Question

solve for b and graph the solution.
2|3b + 300| + 2 ≥ 602
click two endpoints to graph a line segment, an endpoint and an arrowhead to graph a ray, or two arrowheads to graph a line. to change endpoints from filled-in circles to empty circles, click on them.
number line with -1,000, -800, -600, -400, -200, 0, 200, 400, 600, 800, 1,000, 1,200, 1,400

Explanation:

Step1: Subtract 2 from both sides

Subtract 2 from each side of the inequality \(2|3b + 300| + 2 \geq 602\) to isolate the absolute - value term.
\(2|3b + 300|+2 - 2\geq602 - 2\)
\(2|3b + 300|\geq600\)

Step2: Divide both sides by 2

Divide each side of the inequality \(2|3b + 300|\geq600\) by 2 to get the absolute - value expression alone.
\(\frac{2|3b + 300|}{2}\geq\frac{600}{2}\)
\(|3b + 300|\geq300\)

Step3: Solve the compound inequality

The absolute - value inequality \(|x|\geq a\) (where \(a>0\)) is equivalent to the compound inequality \(x\geq a\) or \(x\leq - a\).

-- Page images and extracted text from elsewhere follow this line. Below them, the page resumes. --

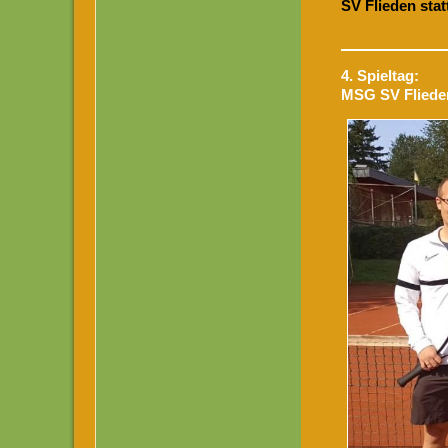
SV Flieden stat
4. Spieltag:
MSG SV Flieden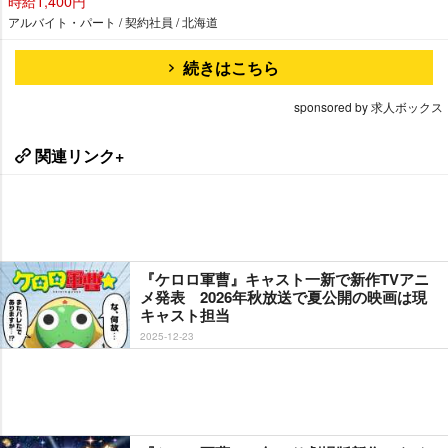
時給1,400円
アルバイト・パート / 契約社員 / 北海道
続きはこちら
sponsored by 求人ボックス
関連リンク+
『ケロロ軍曹』キャスト一新で新作TVアニ
メ発表 2026年秋放送で夏公開の映画は現
キャスト担当
2025-12-23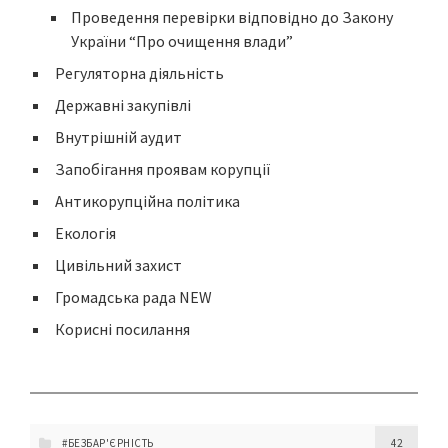
Проведення перевірки відповідно до Закону
України “Про очищення влади”
Регуляторна діяльність
Державні закупівлі
Внутрішній аудит
Запобігання проявам корупції
Антикорупційна політика
Екологія
Цивільний захист
Громадська рада NEW
Корисні посилання
#БЕЗБАР'ЄРНІСТЬ
42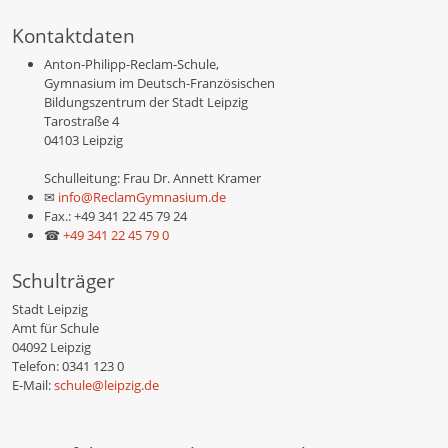
Kontaktdaten
Anton-Philipp-Reclam-Schule,
Gymnasium im Deutsch-Französischen
Bildungszentrum der Stadt Leipzig
Tarostraße 4
04103 Leipzig
Schulleitung: Frau Dr. Annett Kramer
✉
info@ReclamGymnasium.de
Fax.: +49 341 22 45 79 24
☎
+49 341 22 45 79 0
Schulträger
Stadt Leipzig
Amt für Schule
04092 Leipzig
Telefon: 0341 123 0
E-Mail:
schule@leipzig.de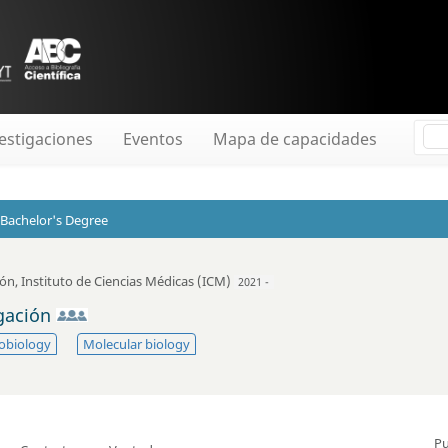
estigaciones
Eventos
Mapa de capacidades
Bachelor's Degree
ión
,
Instituto de Ciencias Médicas (ICM)
2021 -
igación
obiology
Molecular biology
Pu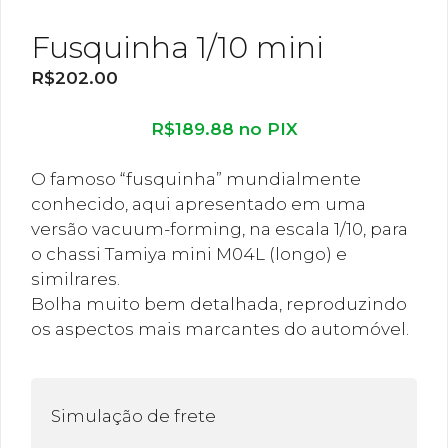
Fusquinha 1/10 mini
R$
202.00
R$
189.88
no PIX
O famoso “fusquinha” mundialmente
conhecido, aqui apresentado em uma
versão vacuum-forming, na escala 1/10, para
o chassi Tamiya mini M04L (longo) e
similrares.
Bolha muito bem detalhada, reproduzindo
os aspectos mais marcantes do automóvel.
Simulação de frete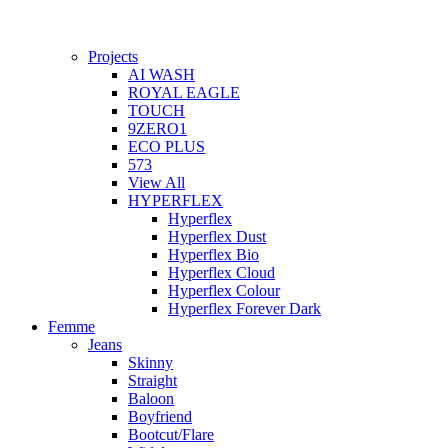
Projects
AI WASH
ROYAL EAGLE
TOUCH
9ZERO1
ECO PLUS
573
View All
HYPERFLEX
Hyperflex
Hyperflex Dust
Hyperflex Bio
Hyperflex Cloud
Hyperflex Colour
Hyperflex Forever Dark
Femme
Jeans
Skinny
Straight
Baloon
Boyfriend
Bootcut/Flare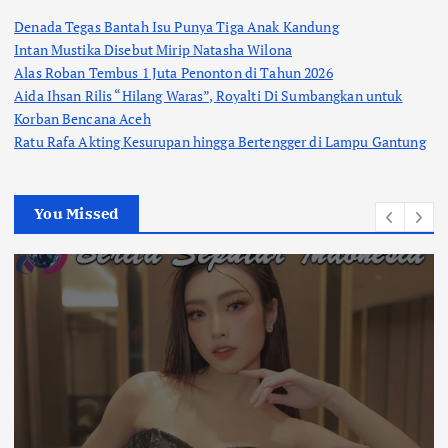
Denada Tegas Bantah Isu Punya Tiga Anak Kandung
Intan Mustika Disebut Mirip Natasha Wilona
Alas Roban Tembus 1 Juta Penonton di Tahun 2026
Aida Ihsan Rilis “Hilang Waras”, Royalti Di Sumbangkan untuk
Korban Bencana Aceh
Ratu Rafa Akting Kesurupan hingga Bertengger di Lampu Gantung
You Missed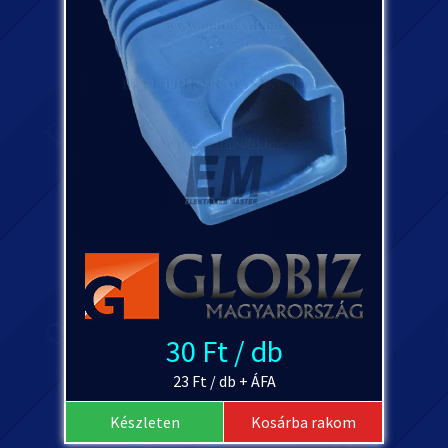
30 Ft / db
23 Ft / db + ÁFA
Készleten
Kosárba rakom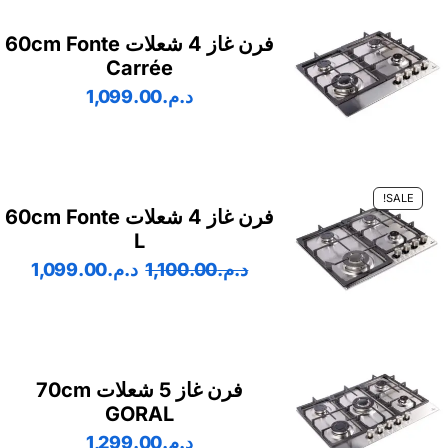
فرن غاز 4 شعلات 60cm Fonte
Carrée
د.م.
1,099.00
SALE!
فرن غاز 4 شعلات 60cm Fonte
L
د.م.
1,100.00
د.م.
1,099.00
فرن غاز 5 شعلات 70cm
GORAL
د.م.
1,299.00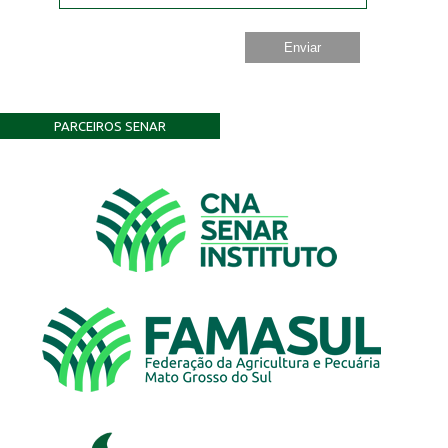
PARCEIROS SENAR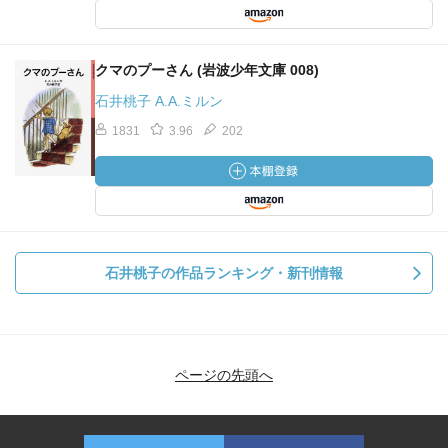
クマのプーさん (岩波少年文庫 008)
石井桃子 A.A.ミルン
1831
3.96
202
石井桃子の作品ランキング・新刊情報
ページの先頭へ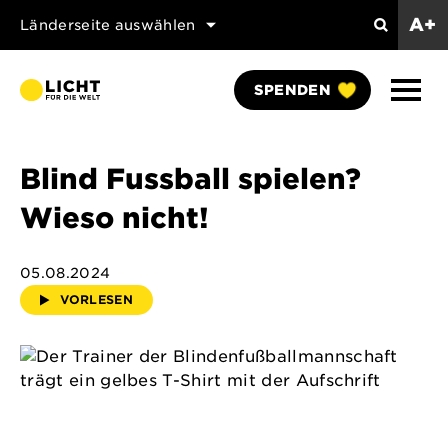
A+
Länderseite auswählen
Search
Naviga
SPENDEN
anzei
Blind Fussball spielen?
Wieso nicht!
05.08.2024
VORLESEN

So for \(|3b + 300|\geq300\), we have two cases:

Case 1: \(3b+300\geq300\)

Subtract 300 from both sides:
\(3b + 300-300\geq300 - 300\)
\(3b\geq0\)
Divide both sides by 3:
\(\frac{3b}{3}\geq\frac{0}{3}\)
\(b\geq0\)

Case 2: \(3b + 300\leq - 300\)

Subtract 300 from both sides:
\(3b+300 - 300\leq - 300-300\)
\(3b\leq - 600\)
Divide both sides by 3:
\(\frac{3b}{3}\leq\frac{-600}{3}\)
\(b\leq - 200\)

Answer:

The solution to the inequality is \(b\leq - 200\) or \(b\geq0\). To graph this, we draw a number line. For \(b\leq - 200\), we have a ray starting at \(-200\) (with a filled - in circle) and pointing to the left. For \(b\geq0\), we have a ray starting at \(0\) (with a filled - in circle) and pointing to the right.